Putin could annex the breakaway region of Transnistria in Moldova: ISW

Russian President Vladimir Putin is in the international spotlight over the possibility of a new land grab that will challenge the West. According to the Institute for the Study of War (ISW), this suggested that Russia could soon announce its takeover of Transnistria, the separatist region in Moldova.

TRansnistria, an unrecognized state, lies between Moldova and Ukraine. along the Dniester River. Putin already maintains a “peacekeeping force” of up to 2,000 soldiers in the region, citing the population’s overwhelming desire to join Russia. There is also speculation about the presence of thousands of Russian paramilitaries on site.

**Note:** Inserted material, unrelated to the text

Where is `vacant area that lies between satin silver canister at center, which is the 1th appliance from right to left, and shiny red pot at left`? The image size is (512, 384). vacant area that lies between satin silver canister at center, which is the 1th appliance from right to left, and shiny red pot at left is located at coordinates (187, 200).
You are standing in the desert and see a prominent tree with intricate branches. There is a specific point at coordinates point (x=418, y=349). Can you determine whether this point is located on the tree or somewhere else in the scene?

The Russian president could used his speech to the Russian Federal Assembly on February 28 to give the green light for annexation, according to various sources. Previously, a “congress” of local politicians in Transnistria convened a day earlier was able to make a formal call to join Russia, as has happened on previous occasions.

Gennadiy Chorba, local opposition politician, seeHe claims that this annexation plan is part of Putin’s re-election strategy. The possible annexation of Transnistria would give Russia a “legal” power to enter the region, which has been in a state of limbo since the dissolution of the Soviet Union.

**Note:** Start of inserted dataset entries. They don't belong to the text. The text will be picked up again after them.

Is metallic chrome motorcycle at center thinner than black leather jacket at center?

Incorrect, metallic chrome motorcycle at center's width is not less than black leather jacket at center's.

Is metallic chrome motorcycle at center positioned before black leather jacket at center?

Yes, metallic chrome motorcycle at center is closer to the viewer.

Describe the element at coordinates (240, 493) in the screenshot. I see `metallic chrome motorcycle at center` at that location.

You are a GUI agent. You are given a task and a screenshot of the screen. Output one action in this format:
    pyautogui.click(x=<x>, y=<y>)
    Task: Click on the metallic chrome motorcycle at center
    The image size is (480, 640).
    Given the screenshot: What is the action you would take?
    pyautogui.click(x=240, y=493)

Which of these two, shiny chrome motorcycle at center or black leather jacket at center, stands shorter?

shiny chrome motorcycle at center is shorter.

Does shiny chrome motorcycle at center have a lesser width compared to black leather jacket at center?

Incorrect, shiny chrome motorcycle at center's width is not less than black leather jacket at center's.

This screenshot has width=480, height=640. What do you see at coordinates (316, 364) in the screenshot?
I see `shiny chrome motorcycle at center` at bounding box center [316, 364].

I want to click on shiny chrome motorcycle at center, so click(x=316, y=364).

Experts point out that Putin has found that the West is not responding to meet Ukraine’s weapons needs and believes it could successfully carry out another annexation. Furthermore, this potential action could be used as a strategic point for the advance against the rest of Moldova and as a starting point for attacks on the Ukrainian port of Odessa.

Russian Foreign Minister Sergei Lavrov said Moscow “will not abandon its citizens living in Transnistria.” Moldovan President Maia Sandu warned last year of a suspected Russian-planned coup in her country.

Ukrainian intelligence does not fully confirm Moscow’s possible move, but is monitoring it closely. In addition, it is emphasized that it may be difficult for Putin to deploy additional troops to reinforce Russian forces stationed in Transnistria since the Soviet era.

Gennady Ciorba, an opposition politician, has warned of the Kremlin threat and compared the psychology of Russian leaders to that of Hitler in the 1930s. Ukrainian military experts believe that the current presence of Russian troops poses a serious threat to Moldova, a more combat-ready force than the Moldovan army.

It should be noted that Russians make up the largest population group in TransnistriaThat’s almost 30 percent, 29 percent are Moldovans or Romanians and 23 percent are Ukrainians. The current situation is causing concern and tension in the region and the international community is closely monitoring possible developments.